Determining Financial Need and Your Contribution for College Education
Congratulations, your child has been accepted to college! Any idea how much this will cost? Will you be able to afford it on your own? Should you start burying coffee cans full of money in your backyard? A few weeks ago, I mentioned the website www.savingforcollege.com and their college savings calculator. Today I want to highlight another convenient tool they have, the Financial Aid Calculator.
While a financial aid calculator sounds like it will tell you how much aid you’ll receive, but really it tells you how much you won’t receive. This Expected Family Contribution (EFC) represents the minimum amount the government thinks you and your child should put in the pot to pay for kiddo’s education. That is the whole reason Uncle Sam has you fill out the Free Application for Federal Student Aid (FAFSA). The calculator lets you see in advance what number they will likely come up with so that you can do planning in advance. (After all, not planning in advance is called reacting.)
Now, let’s talk about the calculator.
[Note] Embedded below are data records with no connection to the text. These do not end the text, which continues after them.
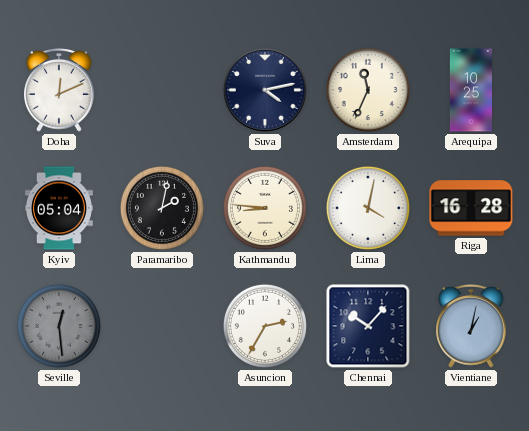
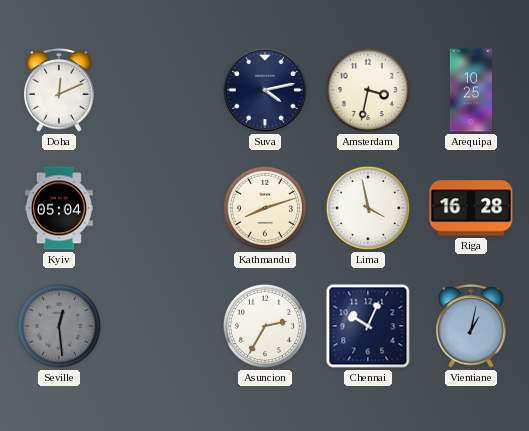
Amsterdam: 11:34 -> 3:32
Paramaribo: 2:02 -> none
Kathmandu: 8:46 -> 8:12
Lima: 4:02 -> 3:58
Chennai: 10:07 -> 10:04
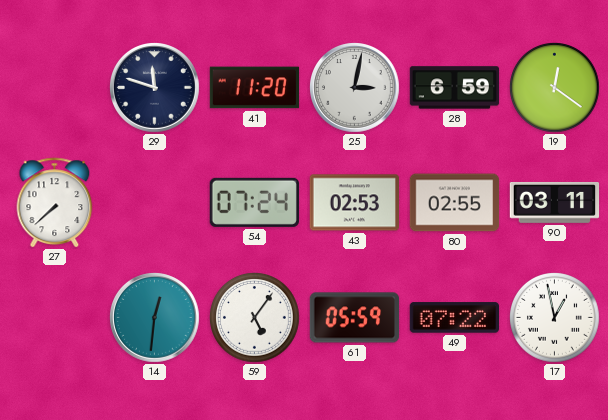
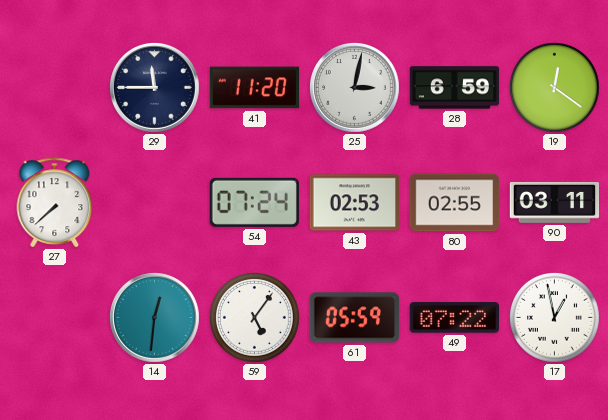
29: 11:48 -> 11:45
You will need to enter your marital status, your age when your child starts college, number of household members, adjusted gross income (from both the parents and the child), and all other monies held in savings accounts, investment accounts, 529 plans, trusts, etc. All of this counts in varying degrees toward the final EFC. The biggest portion of this number arrives from half of the student’s income and somewhere between one-fourth and one-half of the parent’s income. Assets in your child’s name, including trusts held in custodial accounts, are counted at a much higher percentage than the parents’ assets.
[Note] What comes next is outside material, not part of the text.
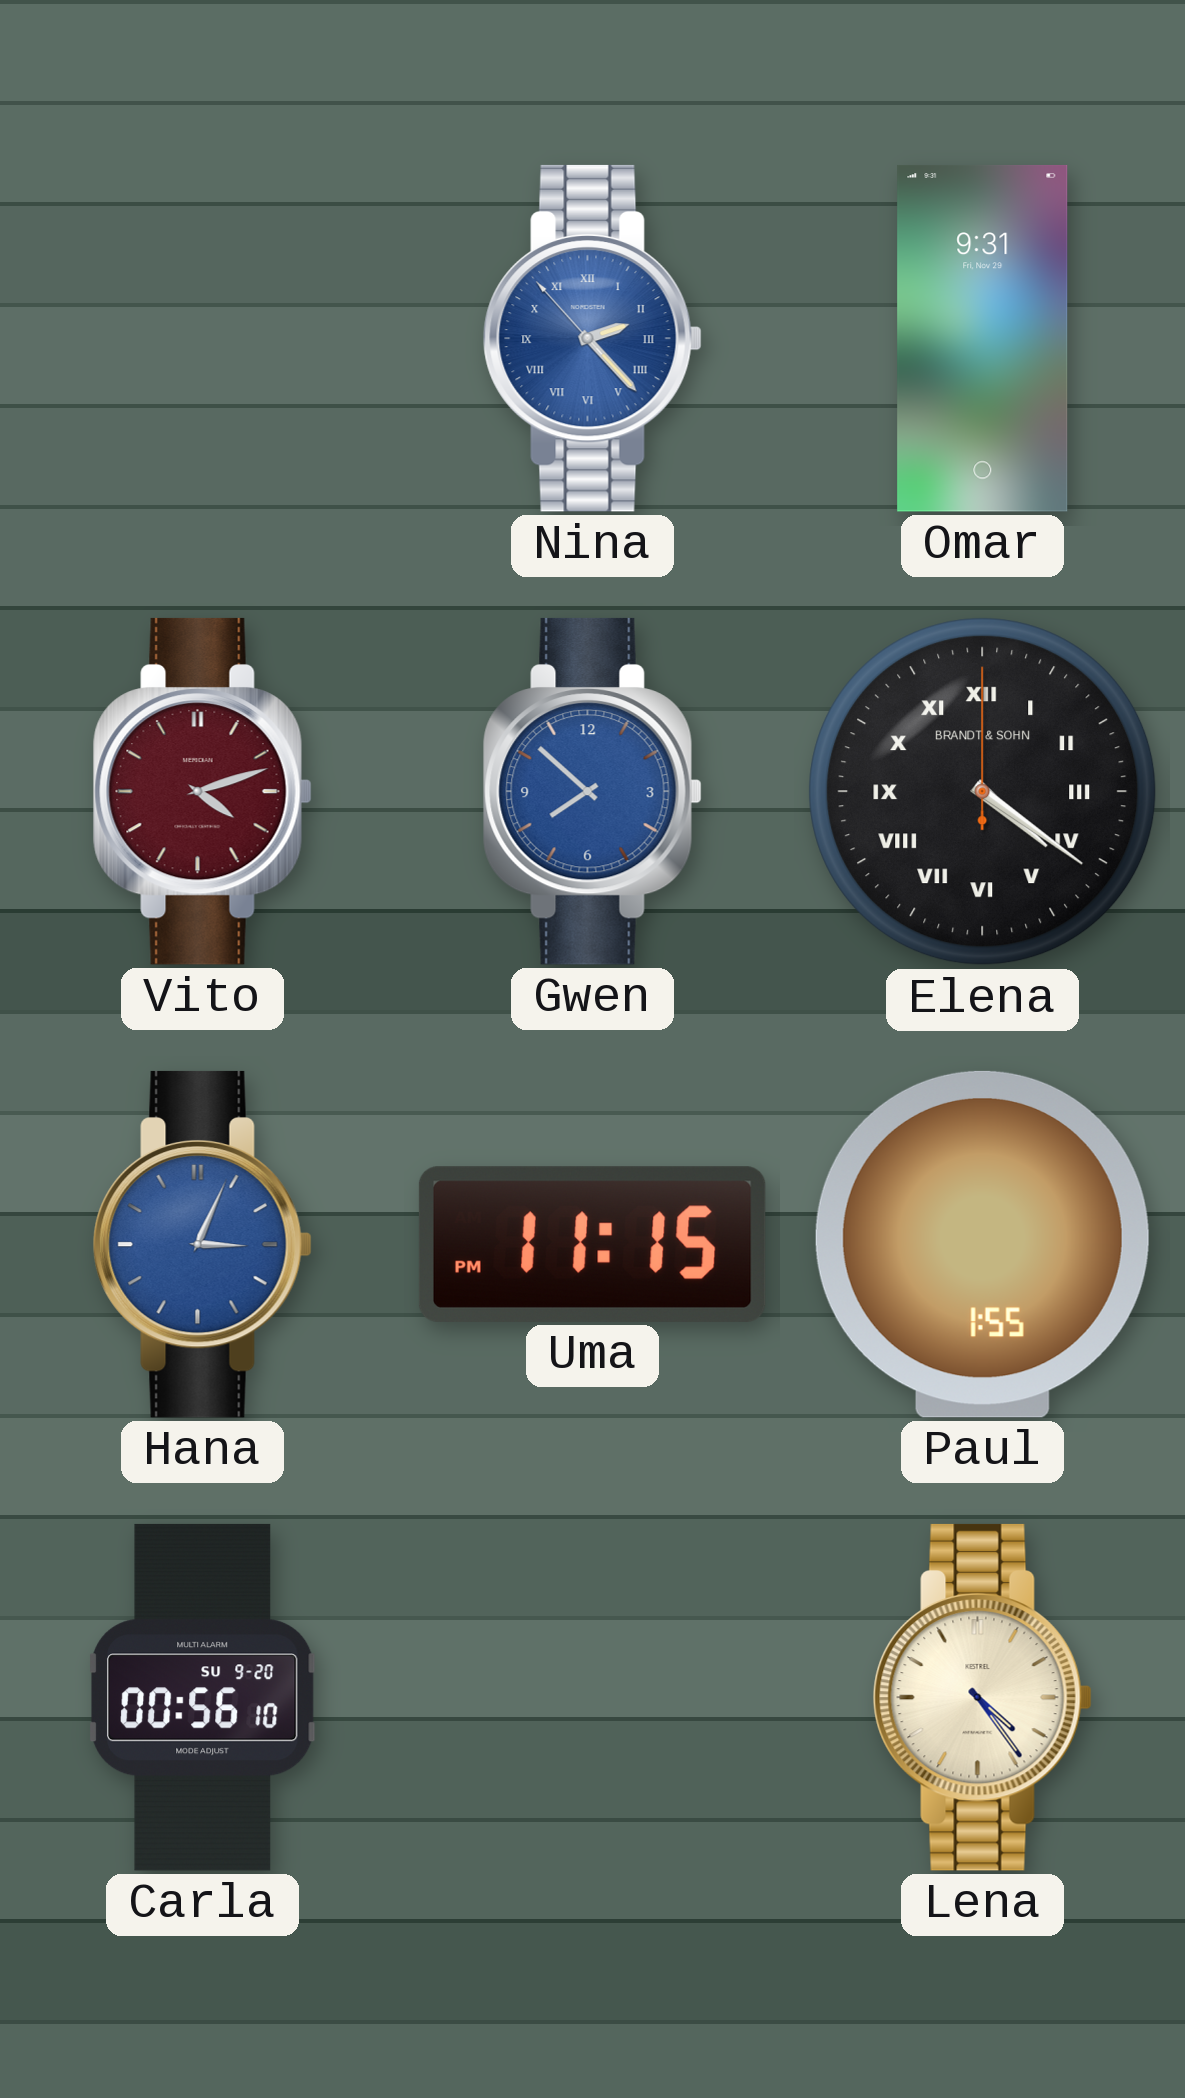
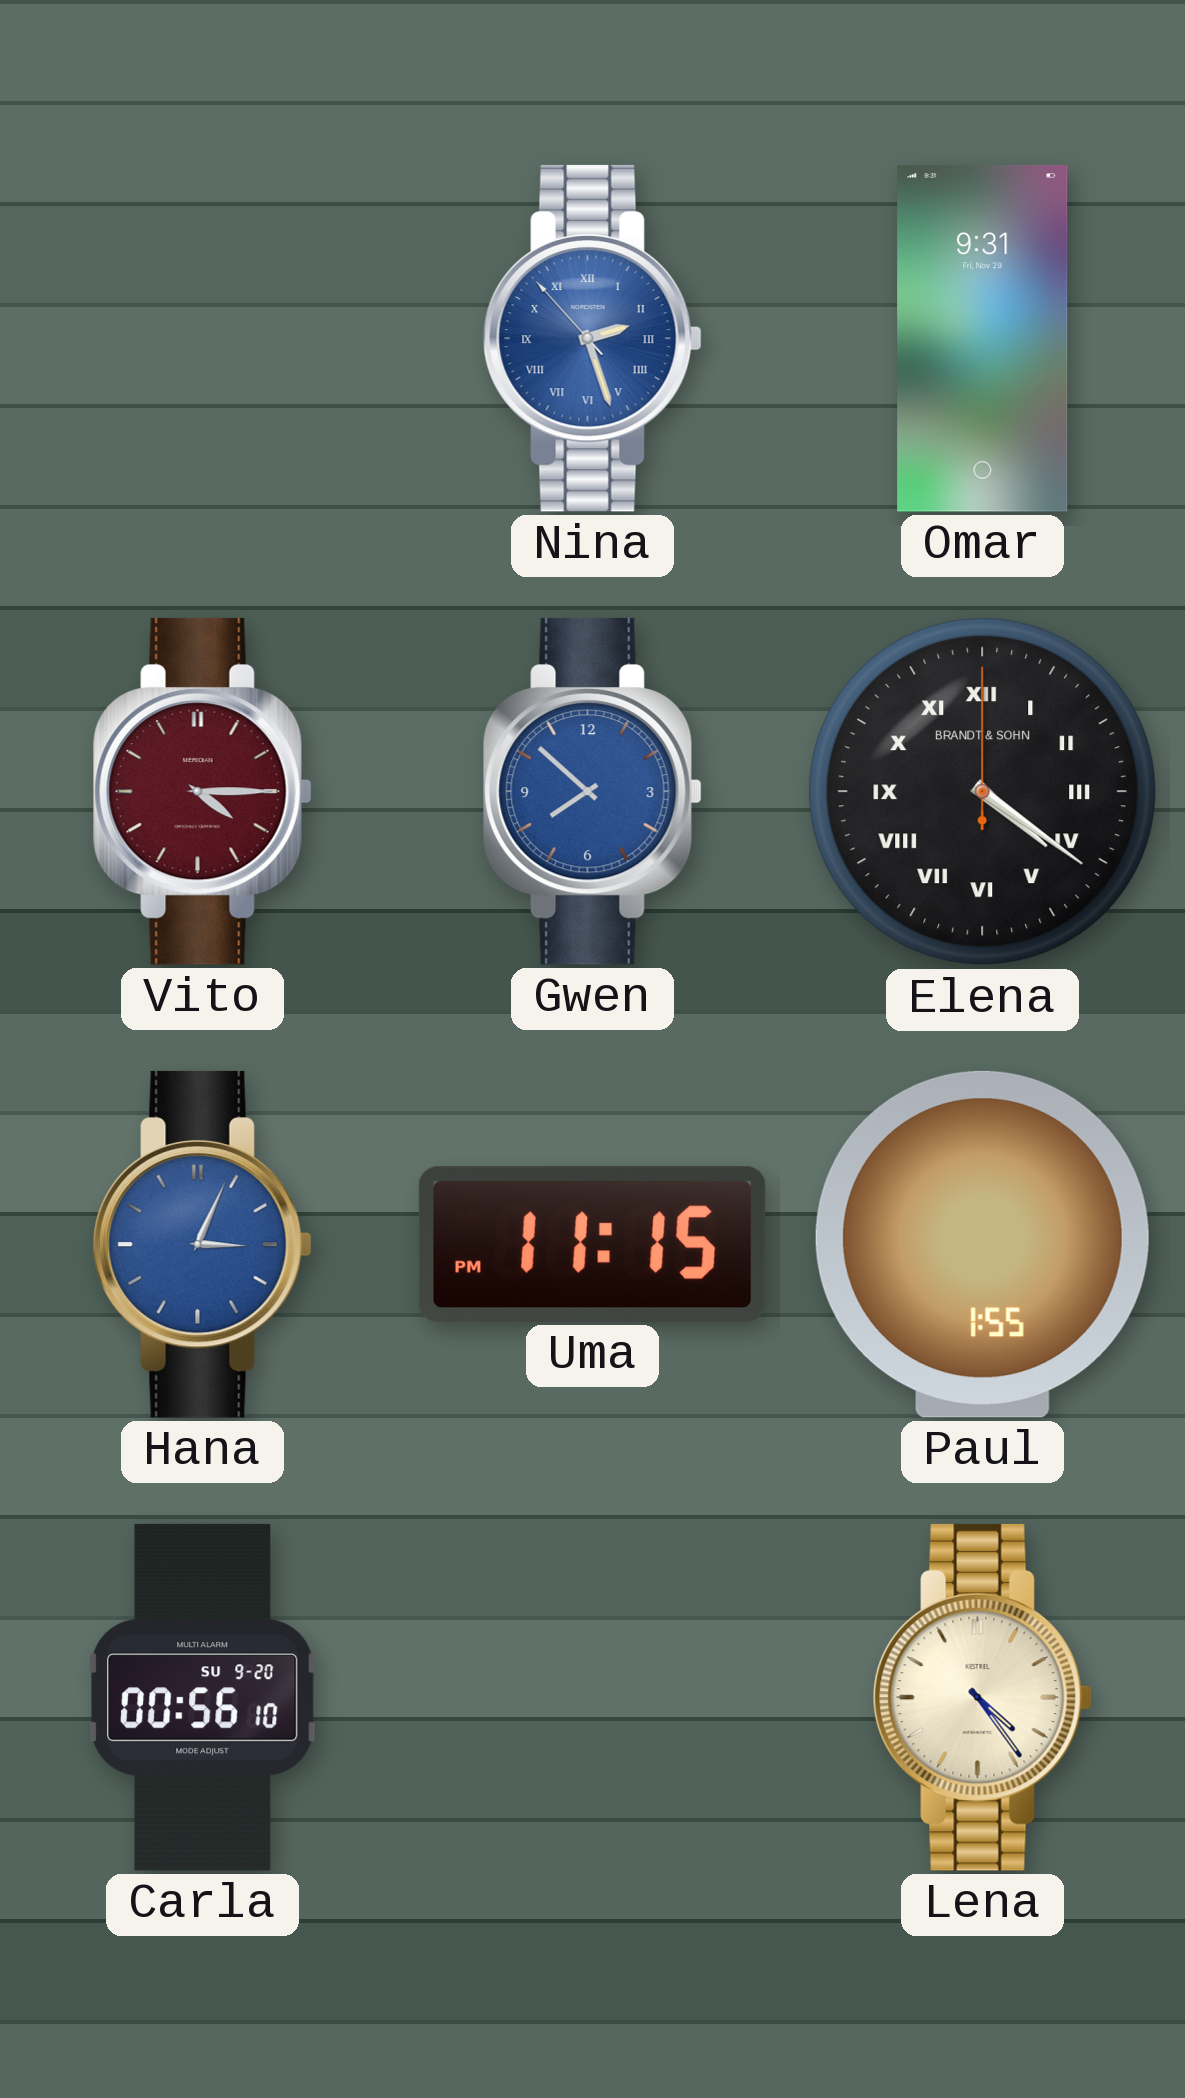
Nina: 2:22 -> 2:26
Vito: 4:12 -> 4:15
Once you’ve entered the information, the tool will arrive at an estimated figure of your yearly out of pocket costs, or your EFC, in seconds. Once you’ve arrived at your EFC, you can then estimate your child’s financial need. It’s determined by taking the yearly cost of attendance and subtracting the calculated EFC and other resources such as scholarships. This is why going to a more expensive college can actually end up being affordable because there is a bigger gap that the government and school might be willing to fill. You see, as the price of tuition goes up, your EFC doesn’t.
The financial aid system is constantly changing and you should maintain communication with your university financial aid counselor. Don’t fear your EFC, the counselors at these institutions have the tools, resources, and their own sets of rules available to adjust your child’s final financial aid package to a number that won’t give you ulcers, just heartburn. But remember, most aid comes in the form of loans, not grants, so you may want to hold those gifts of buried coffee can money until they get their degree and have to begin paying down that debt.
This article was published under the title "Calculate Savings to afford college" in the Wichita Falls Times Record News on March 10, 2013.